There is a lot of misinformation out there when it comes to Property Graphs versus Semantic/RDF Graphs. Perhaps chief among them is the claim that RDF doesn’t support properties. This quick blog is to show you that you can indeed model your RDF graph in such a way as to provide that functionality in an elegant way without jumping through cartwheels.
Note: this blog post is not about reification (see: https://jena.apache.org/documentation/notes/reification.html). I find traditional reification as typically implemented in RDF to be inelegant and inefficient with regards to data storage. Apparently the Neo4J guys do too and they’ve used the inelegance of reification to lambaste RDF as a whole. Instead I’m going to show you what many in the industry believe is a better, more efficient way to model adding properties to your RDF project.

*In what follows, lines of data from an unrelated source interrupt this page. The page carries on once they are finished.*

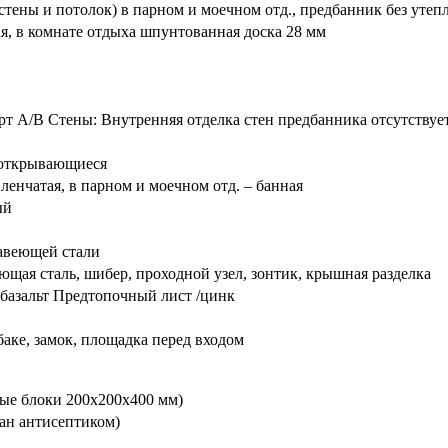
стены и потолок) в парном и моечном отд., предбанник без утеп
я, в комнате отдыха шпунтованная доска 28 мм
рт А/В Стены: Внутренняя отделка стен предбанника отсутствуе
 открывающиеся
ленчатая, в парном и моечном отд. – банная
ый
жавеющей стали
щая сталь, шибер, проходной узел, зонтик, крышная разделка
базальт Предтопочный лист /цинк
баке, замок, площадка перед входом
ые блоки 200х200х400 мм)
ан антисептиком)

For starters, let’s recall that in RDF a triple consisting of “Subject, Predicate, Object” is commonly known as a STATEMENT. e.g. Michael Likes Semantics or Michael Speaks English. As such, our RDF triple store can be thought of as a large collection of statements. In most knowledge systems it is useful to be able to add citations (or other properties) to any statement such that the consumer of the statement can optionally have a means to ascertain the quality of the statement. A good example of this is Wikipedia — without citations, the content remains of unknown provenance and validity. Such a feature would be especially important in an Enterprise Knowledge Graph that aggregates its data from various silos throughout the organization.

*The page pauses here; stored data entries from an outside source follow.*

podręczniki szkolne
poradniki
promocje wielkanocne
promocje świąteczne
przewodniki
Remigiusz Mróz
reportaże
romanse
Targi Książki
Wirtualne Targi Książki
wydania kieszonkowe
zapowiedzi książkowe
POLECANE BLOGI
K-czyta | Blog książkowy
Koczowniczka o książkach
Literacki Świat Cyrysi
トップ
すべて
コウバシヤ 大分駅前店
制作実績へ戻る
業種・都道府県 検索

Another piece of the puzzle is to recognize that the majority of commercial RDF “triple stores” are in fact actually “quad stores” (Oracle Spatial & Graph among them). So what is this 4th column used for? It was originally envisioned to allow for partitioning your triple-store into sub-graphs, the W3C standard commonly known as “named graphs” .
Breaking somewhat with tradition, we will be leveraging this 4th (named graph) column to add citations (a.k.a. properties) to our triple statement.
Subject (URI) | Predicate (URI) | Object (URI or label) | NamedGraph (URI) |
---|---|---|---|
[MySubject] | [MyPredicate] | MyObject | [MyStatement] |
[MyStatement] | [Key1] | Value1 | |
[MyStatement] | [Key2] | Value2 | |
[MyStatement] | [Key3] | Value3 |
Where [ ] above represents a URI. Note that Subjects, Predicates, and Named Graphs must be URIs. Whereas Objects can be either URIs or Labels.
In Oracle’s implementation, if you do not specify a FROM or FROM NAMED in your SPARQL query, the default graph contains the union of all named graph triples and all unnamed graph triples (unless you turn this off with a specific option through SEM_MATCH or Jena). This means that you can just run your queries as if everything were in the default graph. More information here: https://docs.oracle.com/en/database/oracle/oracle-database/19/rdfrm/rdf-semantic-graph-overview.html#GUID-45654D98-A2B5-4815-949D-2F48FA66DA51
More compact – uses less storage than other approaches
More efficient way for adding properties to triples – i.e. two-way join vs. three-way join
Doesn’t affect entailment
Makes it straightforward to exchange data to/from property graphs
In Oracle’s implementation, doesn’t require changes to your SPARQL
One Caveat:
If your application makes use of or depends on Named Graphs for creating sub-graphs, then this approach will not work for you.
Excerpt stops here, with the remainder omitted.